Exercise details »
The records are to be repeated in full, with the images removed.

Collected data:
###

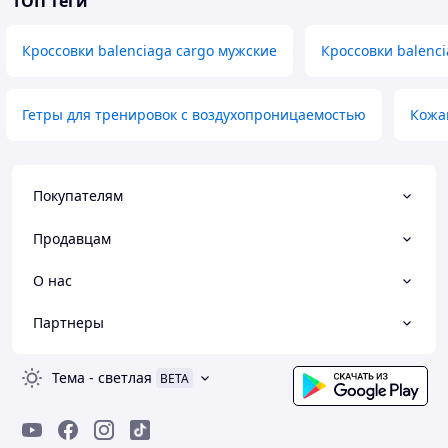
ТОП теги
Кроссовки balenciaga cargo мужские
Кроссовки balenci
Гетры для тренировок с воздухопроницаемостью
Кожа
Покупателям
Продавцам
О нас
Партнеры
Тема
-
светлая
BETA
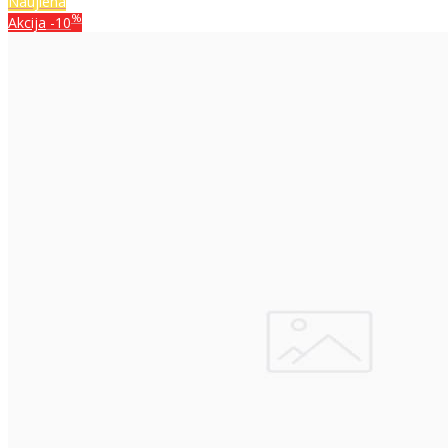
Naujiena
%
Akcija
-10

###

Exercise result »
ТОП теги
Кроссовки balenciaga cargo мужские
Кроссовки balenci
Гетры для тренировок с воздухопроницаемостью
Кожа
Покупателям
Продавцам
О нас
Партнеры
Тема
-
светлая
BETA
Naujiena
%
Akcija
-10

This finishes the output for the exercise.